Ülkemiz iki tane önemli fay hattı olan Kuzey Anadolu ve Doğu Anadolu fay hatları üzerinde bulunmaktadır. Ülkemizin yakın tarih deprem olgusunu inceler ve bilimsel olarak araştırmalara bakarsak, bize ülkemizde olma olasılığı olan depremler hakkında bilgi verir.
İstanbul ve çevresi depremleri ve gidişatını irdeleyelim. Eski tarihlerden beri İstanbul ve çevresinde meydana gelen depremler büyük yıkımlara sebep olmuştur. Hatırlayacağınız üzere gölcük depreminde on binlerce vatandaşımızı kaybettik. Maddi olarak ise çok ağır bir bedel ödedik.

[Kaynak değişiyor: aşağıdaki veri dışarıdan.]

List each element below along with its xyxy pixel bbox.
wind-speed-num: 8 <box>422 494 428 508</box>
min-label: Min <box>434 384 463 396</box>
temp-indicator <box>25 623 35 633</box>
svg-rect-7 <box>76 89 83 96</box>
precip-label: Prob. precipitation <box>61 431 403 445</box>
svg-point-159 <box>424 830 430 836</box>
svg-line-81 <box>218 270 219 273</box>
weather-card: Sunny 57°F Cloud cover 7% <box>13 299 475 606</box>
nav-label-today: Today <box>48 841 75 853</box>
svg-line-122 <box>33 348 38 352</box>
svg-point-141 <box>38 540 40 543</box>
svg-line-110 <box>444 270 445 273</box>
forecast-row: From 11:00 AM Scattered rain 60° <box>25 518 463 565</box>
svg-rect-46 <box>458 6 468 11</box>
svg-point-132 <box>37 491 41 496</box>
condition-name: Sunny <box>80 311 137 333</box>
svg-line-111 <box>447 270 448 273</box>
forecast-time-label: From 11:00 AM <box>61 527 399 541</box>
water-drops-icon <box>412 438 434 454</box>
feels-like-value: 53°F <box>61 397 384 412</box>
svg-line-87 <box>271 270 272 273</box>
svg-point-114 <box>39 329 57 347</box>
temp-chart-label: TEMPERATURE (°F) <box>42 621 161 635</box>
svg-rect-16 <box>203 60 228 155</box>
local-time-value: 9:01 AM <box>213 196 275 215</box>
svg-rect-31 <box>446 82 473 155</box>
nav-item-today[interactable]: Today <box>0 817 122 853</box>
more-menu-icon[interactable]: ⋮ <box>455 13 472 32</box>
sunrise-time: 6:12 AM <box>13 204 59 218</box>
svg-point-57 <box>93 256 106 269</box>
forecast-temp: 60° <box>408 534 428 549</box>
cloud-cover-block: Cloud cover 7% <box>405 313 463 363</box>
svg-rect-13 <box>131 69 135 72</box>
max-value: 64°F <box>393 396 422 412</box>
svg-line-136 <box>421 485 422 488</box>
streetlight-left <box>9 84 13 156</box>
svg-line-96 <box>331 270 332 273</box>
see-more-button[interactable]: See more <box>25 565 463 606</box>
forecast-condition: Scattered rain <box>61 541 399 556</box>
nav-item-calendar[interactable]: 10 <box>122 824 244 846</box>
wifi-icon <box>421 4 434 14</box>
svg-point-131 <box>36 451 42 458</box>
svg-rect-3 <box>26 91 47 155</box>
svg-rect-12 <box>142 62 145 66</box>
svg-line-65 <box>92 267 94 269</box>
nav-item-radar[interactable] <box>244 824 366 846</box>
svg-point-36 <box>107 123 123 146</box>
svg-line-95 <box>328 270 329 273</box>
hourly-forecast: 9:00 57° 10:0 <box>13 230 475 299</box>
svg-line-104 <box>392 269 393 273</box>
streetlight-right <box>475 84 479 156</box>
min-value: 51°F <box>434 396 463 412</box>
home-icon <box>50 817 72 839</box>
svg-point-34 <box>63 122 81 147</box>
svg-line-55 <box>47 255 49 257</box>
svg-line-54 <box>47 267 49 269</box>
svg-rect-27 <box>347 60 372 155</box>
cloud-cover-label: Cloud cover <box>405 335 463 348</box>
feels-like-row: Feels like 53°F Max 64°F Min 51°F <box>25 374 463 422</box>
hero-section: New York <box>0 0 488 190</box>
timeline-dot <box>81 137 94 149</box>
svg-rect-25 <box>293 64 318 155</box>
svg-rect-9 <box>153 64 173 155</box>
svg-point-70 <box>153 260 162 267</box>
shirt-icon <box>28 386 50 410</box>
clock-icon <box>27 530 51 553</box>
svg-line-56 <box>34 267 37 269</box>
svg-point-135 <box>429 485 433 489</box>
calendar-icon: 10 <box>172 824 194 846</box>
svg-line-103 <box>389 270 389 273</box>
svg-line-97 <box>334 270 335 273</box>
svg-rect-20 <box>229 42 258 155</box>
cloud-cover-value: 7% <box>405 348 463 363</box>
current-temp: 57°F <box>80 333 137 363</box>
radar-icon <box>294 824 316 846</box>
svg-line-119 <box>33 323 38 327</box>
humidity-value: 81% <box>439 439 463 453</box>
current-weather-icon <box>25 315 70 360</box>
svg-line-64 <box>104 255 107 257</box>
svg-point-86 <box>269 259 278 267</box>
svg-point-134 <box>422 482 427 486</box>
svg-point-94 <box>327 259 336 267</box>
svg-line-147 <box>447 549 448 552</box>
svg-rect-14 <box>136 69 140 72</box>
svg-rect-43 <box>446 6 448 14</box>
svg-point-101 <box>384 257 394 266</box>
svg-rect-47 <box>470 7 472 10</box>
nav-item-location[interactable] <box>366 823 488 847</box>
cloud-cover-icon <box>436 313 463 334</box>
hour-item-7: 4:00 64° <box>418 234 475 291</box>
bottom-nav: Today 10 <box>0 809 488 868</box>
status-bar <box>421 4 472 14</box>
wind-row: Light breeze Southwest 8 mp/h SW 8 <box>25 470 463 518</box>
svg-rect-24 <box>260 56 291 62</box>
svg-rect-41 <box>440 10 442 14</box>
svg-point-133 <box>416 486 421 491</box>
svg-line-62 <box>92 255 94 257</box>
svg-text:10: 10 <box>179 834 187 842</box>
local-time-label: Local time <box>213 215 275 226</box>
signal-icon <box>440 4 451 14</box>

İstanbul nüfusunun artmasına o kadar çok müsaade ettik ki neredeyse bazı ülkelerin nüfusunu geçti. Sebebi ne diye sorarsak ekonomik faaliyetimizin neredeyse çoğunluğunu buraya yığmamızdır. İş için memleketinden kopan soluğu burada aldı. İstanbul’u yaşanmaz hale getirmeye hızla çabalıyoruz. Bir deprem felaketinde bırakın çevresini İstanbul’u kurtarmaya gücümüz yetmeyecek.
Şimdi yazımızın can alıcı noktasına gelelim. Kuzey Anadolu fay hattı kaynaklı bir deprem İstanbul, İznik, Bursa vb ağır sanayimizin bulunduğu ve birinci derece deprem bölgesinde olan kentlerimizi vuracak olursa sonucunu düşünemiyorum. Bir ülkenin ağır sanayisinin neredeyse tamamının birinci derece deprem bölgesine inşa edilmesi akıl alacak bir durum değildir.
Yani bir deprem sonucu tüm ağır sanayinizi fabrikalarınızı üretiminizi kaybettiğinizi düşünün. Ertesi gün tüm gücünüzle üretip yaralarınızı saracakken her şeyini kaybedip bir köşeye çöküp kara kara düşündüğümüzü düşünün.
Ne Yapmalıyız?
Yenilenen deprem haritasına bakarsak Konya ve çevresi üçüncü ve dördüncü derece deprem bölgesidir. Yeni yapılacak ağır sanayi fabrikalarımızı burada inşa etmeye başlayarak bu işe başlamalıyız. Depremden etkilenecek bölgeden Konya çevresine fabrikasını taşımak isteyenlere destek vermeliyiz. İlk iş olarak ağır sanayimizi depremden kurtarmalıyız. Buna bağlı olarak tersine bir göç harekâtını başlatmış olacağız.
Sonuç olarak önce sanayimizi birinci derece deprem bölgesinden kurtaracağız. Buna bağlı olarak oralarda çalışan vatandaşlarımızı Anadolu’ya döndüreceğiz. Bir planlamayla kalan İstanbul’u depreme dayanıklı ve tarihi dokuya uygun düzenlersek, İstanbul’umuzu kurtaracağız.